The Danger of Changing Rates

Home equity lines of credit typically have adjustable rates, just like some home loans. However, unlike adjustable home loans, which are often tied to Treasury Notes, equity line interest levels are tied to the prime rate index. Adjustments to the prime rate index correlate to changes in a HELOC’s interest levels.

As might be expected, these adjustments can work either for or against borrowers. In the event that the prime rate index causes interest levels to rise, borrowers will feel the immediate effects come their next monthly payment. Similarly, if the prime rate index drops, so too will a borrower’s monthly payment.

But like adjustable rate home loans, HELOC interest hikes tend to receive the most attention, as an interest increase may put a strain on a borrower’s budget. Without savings or sizable income, borrowers risk missing payments, which could lead to penalty fees, default, or, in the worst case, foreclosure.

A Balloon to Pop

Some lenders offer interest-only payment options. An interest-only payment is a method of repayment in which a borrower is only responsible for repaying the HELOC’s accrued interest for the duration of their credit line. However, when the HELOC’s term expires, the full principal amount is due in one lump sum—which is called a balloon payment.

Frugal borrowers may be tempted by interest-only payment options since they’re usually advertised to come with lower monthly payments. While on the surface these may sound like amazing deals, borrowers must remember that even if they only pay interest, they still have the large looming principal payment remaining.

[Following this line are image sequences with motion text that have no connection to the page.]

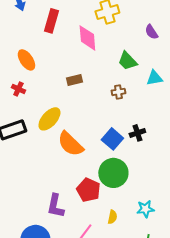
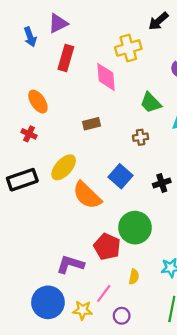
blue square: (112, 139) -> (120, 176), moved
purple L-shape: (55, 206) -> (70, 264), turned 95

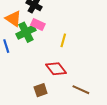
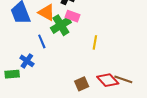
yellow line: (63, 40) -> (95, 42), moved
red diamond: (56, 69) -> (108, 80), moved

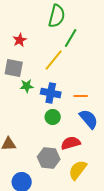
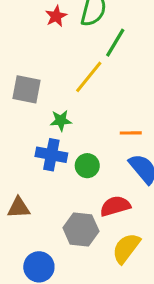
red star: (20, 40) -> (56, 16), moved
green star: (27, 86) -> (61, 120), moved
blue cross: (51, 93) -> (51, 155), moved

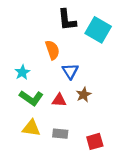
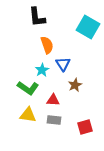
black L-shape: (67, 20) -> (37, 17), moved
cyan star: (22, 72) -> (42, 70), moved
red triangle: (59, 100) -> (53, 100), moved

Having to make one massive payment to cover an entire credit line can be a difficult prospect for many home loan borrowers. Borrowers should only pursue interest-only options if they are able to secure enough money to pay them come their term’s expiration. If home loan borrowers are unable to meet that final balloon payment, they risk defaulting on their credit line.

Money Isn’t Free

Despite all of their risks, HELOCs can prove to be invaluable tools when wielded by informed and financially responsible borrowers.

For example, a HELOC costs little to nothing to establish and accrued interest is tax deductible. Even accessing funds is as simple as using a check or credit card.

However, lines of credit can be prone to overuse and misuse. A line of credit, whether it is a credit card or HELOC, may be viewed as “free money” by inexperienced and uninformed borrowers. Consequently, borrowers can easily begin living beyond their means by spending money frivolously. HELOCs, when misused and mismanaged, may end up landing borrowers into heavy debt.

Experienced borrowers, on the other hand, treat their line of credit with care and responsibility, knowing that every dollar spent must be repaid. Wise borrowers will also keep in mind that their home is the collateral in this form of home loan financing.

Home loans, such as HELOCs, have risks that are not to be taken lightly. Borrowers are vulnerable to interest rate changes that can drastically impact their monthly expenses and budgeting. Uninformed borrowers opting for balloon-loan type payment plans can find themselves at risk of owing large sums of money. Individuals using a home’s equity as their free checking account will quickly realize the dangers of runaway debt. HELOCs should be reserved only for informed borrowers who understand the risks involved.